TASK INSTRUCTIONS:
For the records below, print the lines from the line with "Industrial Monitors (168, 2410)" through the line with "2008 (484, 1778)" exactly as written; include both end lines and exclude the rest.

SUPPLIED INFORMATION:
######

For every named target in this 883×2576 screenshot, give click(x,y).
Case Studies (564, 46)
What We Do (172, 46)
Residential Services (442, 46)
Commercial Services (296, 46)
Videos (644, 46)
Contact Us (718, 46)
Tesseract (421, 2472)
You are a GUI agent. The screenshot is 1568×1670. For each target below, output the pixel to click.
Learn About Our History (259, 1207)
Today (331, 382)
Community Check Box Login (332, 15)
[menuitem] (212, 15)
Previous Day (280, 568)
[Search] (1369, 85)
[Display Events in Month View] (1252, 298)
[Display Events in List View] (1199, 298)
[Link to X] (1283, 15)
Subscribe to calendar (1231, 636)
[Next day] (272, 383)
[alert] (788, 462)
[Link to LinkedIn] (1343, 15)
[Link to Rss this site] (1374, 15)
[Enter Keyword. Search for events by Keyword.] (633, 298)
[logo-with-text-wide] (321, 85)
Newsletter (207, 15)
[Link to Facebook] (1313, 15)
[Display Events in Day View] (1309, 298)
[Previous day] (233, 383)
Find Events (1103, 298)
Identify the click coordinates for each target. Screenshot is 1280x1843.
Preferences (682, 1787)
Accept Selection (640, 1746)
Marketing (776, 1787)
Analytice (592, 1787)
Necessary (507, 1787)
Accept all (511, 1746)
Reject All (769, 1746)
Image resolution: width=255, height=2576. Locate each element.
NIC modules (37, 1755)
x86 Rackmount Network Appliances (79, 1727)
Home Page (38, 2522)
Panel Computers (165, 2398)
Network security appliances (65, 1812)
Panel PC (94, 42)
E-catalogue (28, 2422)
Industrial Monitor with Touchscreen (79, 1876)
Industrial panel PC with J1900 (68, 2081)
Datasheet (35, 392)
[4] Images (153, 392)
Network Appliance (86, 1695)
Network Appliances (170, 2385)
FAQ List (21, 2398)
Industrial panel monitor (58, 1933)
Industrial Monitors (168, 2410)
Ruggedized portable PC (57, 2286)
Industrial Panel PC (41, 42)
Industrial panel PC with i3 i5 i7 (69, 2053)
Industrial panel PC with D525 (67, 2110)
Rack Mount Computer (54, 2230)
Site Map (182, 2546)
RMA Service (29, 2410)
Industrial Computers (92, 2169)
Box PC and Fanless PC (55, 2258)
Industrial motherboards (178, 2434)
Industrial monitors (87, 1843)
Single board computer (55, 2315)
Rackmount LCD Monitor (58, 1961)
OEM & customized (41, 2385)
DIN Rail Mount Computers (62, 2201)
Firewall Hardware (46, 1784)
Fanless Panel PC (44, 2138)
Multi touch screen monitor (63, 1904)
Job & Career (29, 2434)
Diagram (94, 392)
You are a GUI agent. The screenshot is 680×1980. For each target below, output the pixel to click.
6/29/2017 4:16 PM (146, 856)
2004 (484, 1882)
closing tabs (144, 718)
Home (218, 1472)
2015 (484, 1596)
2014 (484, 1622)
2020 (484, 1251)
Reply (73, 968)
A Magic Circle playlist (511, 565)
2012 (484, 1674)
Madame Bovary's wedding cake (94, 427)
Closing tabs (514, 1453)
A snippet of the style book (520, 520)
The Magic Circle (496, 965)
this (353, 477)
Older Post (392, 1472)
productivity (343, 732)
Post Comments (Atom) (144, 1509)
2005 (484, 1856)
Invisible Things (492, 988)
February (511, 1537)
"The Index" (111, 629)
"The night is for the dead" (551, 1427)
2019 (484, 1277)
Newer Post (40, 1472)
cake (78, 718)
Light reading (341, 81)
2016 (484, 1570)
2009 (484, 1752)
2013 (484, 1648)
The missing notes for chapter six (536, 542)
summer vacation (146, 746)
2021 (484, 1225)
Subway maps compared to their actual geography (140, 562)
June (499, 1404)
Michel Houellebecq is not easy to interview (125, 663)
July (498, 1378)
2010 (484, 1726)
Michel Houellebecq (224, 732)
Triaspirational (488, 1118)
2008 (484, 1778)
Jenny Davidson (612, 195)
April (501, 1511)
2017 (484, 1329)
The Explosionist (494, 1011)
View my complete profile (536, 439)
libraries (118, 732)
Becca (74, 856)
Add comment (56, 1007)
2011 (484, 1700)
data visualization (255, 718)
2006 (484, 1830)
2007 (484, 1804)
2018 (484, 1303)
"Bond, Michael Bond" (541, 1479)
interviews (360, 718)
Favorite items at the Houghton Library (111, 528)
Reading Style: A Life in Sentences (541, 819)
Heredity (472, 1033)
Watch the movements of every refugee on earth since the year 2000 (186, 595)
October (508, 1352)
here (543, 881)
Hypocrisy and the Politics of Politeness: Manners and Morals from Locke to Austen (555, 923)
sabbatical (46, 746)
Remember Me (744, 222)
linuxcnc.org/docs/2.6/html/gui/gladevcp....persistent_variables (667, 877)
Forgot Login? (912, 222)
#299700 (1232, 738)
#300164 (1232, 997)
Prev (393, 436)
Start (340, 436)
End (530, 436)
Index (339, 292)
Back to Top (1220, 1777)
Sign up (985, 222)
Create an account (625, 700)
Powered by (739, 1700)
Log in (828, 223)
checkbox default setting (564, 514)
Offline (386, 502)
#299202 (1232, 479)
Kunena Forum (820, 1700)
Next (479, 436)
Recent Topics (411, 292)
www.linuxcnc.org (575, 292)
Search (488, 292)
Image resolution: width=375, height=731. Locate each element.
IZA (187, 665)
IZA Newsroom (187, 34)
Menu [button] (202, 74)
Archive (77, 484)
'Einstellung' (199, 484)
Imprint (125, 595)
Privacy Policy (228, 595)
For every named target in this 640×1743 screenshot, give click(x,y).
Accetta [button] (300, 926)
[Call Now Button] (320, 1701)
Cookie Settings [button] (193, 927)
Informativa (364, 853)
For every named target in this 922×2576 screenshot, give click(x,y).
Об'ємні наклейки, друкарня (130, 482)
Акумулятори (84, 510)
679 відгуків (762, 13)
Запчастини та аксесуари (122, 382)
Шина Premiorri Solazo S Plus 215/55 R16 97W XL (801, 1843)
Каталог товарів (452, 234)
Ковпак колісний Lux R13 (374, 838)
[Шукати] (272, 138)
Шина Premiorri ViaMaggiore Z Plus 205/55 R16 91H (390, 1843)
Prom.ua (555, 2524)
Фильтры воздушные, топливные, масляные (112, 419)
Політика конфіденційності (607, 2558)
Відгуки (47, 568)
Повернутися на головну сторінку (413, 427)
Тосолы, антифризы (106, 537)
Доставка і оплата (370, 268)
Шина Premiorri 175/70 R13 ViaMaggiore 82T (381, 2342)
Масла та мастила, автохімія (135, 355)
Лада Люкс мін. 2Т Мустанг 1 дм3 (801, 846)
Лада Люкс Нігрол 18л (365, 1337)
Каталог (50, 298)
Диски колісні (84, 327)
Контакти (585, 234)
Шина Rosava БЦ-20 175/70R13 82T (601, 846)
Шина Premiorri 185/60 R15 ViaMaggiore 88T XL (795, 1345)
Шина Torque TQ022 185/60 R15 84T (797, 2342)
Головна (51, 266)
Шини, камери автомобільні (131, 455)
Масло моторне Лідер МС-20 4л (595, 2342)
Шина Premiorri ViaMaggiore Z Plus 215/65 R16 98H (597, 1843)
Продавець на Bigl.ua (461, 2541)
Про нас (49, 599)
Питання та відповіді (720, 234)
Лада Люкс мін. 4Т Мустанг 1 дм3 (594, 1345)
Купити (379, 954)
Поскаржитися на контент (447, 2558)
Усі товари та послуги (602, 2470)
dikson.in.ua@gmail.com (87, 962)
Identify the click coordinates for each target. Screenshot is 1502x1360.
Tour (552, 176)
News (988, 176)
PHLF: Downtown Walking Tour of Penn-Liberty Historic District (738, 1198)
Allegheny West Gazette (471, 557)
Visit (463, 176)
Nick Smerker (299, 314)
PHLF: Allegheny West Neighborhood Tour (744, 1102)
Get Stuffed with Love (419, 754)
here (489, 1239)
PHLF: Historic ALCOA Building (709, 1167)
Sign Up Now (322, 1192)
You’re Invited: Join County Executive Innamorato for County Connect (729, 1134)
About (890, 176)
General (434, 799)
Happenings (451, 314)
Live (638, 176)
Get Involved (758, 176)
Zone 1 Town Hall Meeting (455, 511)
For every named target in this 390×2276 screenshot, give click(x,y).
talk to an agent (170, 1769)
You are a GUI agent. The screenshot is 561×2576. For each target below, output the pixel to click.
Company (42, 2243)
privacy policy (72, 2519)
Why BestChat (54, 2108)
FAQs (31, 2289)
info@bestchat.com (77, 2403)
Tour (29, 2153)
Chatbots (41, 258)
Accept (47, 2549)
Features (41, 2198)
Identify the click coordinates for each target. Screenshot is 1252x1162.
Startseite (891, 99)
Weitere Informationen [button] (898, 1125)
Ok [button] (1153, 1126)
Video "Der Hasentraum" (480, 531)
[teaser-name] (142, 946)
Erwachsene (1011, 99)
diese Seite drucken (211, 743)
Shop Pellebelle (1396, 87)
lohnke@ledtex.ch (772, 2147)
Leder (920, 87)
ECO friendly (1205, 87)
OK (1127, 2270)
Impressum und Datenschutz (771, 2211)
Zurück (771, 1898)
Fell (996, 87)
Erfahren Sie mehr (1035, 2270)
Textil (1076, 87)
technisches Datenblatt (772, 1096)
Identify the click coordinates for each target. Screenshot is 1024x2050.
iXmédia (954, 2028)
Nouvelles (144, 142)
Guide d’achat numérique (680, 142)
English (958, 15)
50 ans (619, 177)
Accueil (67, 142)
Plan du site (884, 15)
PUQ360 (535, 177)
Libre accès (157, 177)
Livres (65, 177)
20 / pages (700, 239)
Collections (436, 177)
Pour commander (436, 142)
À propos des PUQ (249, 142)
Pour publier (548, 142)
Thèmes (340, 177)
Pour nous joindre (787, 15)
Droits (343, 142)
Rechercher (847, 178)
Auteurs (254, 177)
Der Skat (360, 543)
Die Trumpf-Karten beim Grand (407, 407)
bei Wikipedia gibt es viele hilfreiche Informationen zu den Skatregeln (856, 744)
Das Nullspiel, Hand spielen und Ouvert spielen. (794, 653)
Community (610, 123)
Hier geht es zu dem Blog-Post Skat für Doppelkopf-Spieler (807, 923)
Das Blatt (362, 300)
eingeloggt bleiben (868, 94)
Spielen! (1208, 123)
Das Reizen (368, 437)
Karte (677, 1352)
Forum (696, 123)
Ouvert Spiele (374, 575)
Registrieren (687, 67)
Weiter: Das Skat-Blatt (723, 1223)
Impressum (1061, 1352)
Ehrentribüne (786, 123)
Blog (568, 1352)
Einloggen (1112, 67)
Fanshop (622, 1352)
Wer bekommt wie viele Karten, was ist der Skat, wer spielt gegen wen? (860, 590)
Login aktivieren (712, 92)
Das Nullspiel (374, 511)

######

RESULT FOR THIS EXERCISE:
Industrial Monitors (168, 2410)
Ruggedized portable PC (57, 2286)
Industrial Panel PC (41, 42)
Industrial panel PC with i3 i5 i7 (69, 2053)
Industrial panel PC with D525 (67, 2110)
Rack Mount Computer (54, 2230)
Site Map (182, 2546)
RMA Service (29, 2410)
Industrial Computers (92, 2169)
Box PC and Fanless PC (55, 2258)
Industrial motherboards (178, 2434)
Industrial monitors (87, 1843)
Single board computer (55, 2315)
Rackmount LCD Monitor (58, 1961)
OEM & customized (41, 2385)
DIN Rail Mount Computers (62, 2201)
Firewall Hardware (46, 1784)
Fanless Panel PC (44, 2138)
Multi touch screen monitor (63, 1904)
Job & Career (29, 2434)
Diagram (94, 392)
You are a GUI agent. The screenshot is 680×1980. For each target below, output the pixel to click.
6/29/2017 4:16 PM (146, 856)
2004 (484, 1882)
closing tabs (144, 718)
Home (218, 1472)
2015 (484, 1596)
2014 (484, 1622)
2020 (484, 1251)
Reply (73, 968)
A Magic Circle playlist (511, 565)
2012 (484, 1674)
Madame Bovary's wedding cake (94, 427)
Closing tabs (514, 1453)
A snippet of the style book (520, 520)
The Magic Circle (496, 965)
this (353, 477)
Older Post (392, 1472)
productivity (343, 732)
Post Comments (Atom) (144, 1509)
2005 (484, 1856)
Invisible Things (492, 988)
February (511, 1537)
"The Index" (111, 629)
"The night is for the dead" (551, 1427)
2019 (484, 1277)
Newer Post (40, 1472)
cake (78, 718)
Light reading (341, 81)
2016 (484, 1570)
2009 (484, 1752)
2013 (484, 1648)
The missing notes for chapter six (536, 542)
summer vacation (146, 746)
2021 (484, 1225)
Subway maps compared to their actual geography (140, 562)
June (499, 1404)
Michel Houellebecq is not easy to interview (125, 663)
July (498, 1378)
2010 (484, 1726)
Michel Houellebecq (224, 732)
Triaspirational (488, 1118)
2008 (484, 1778)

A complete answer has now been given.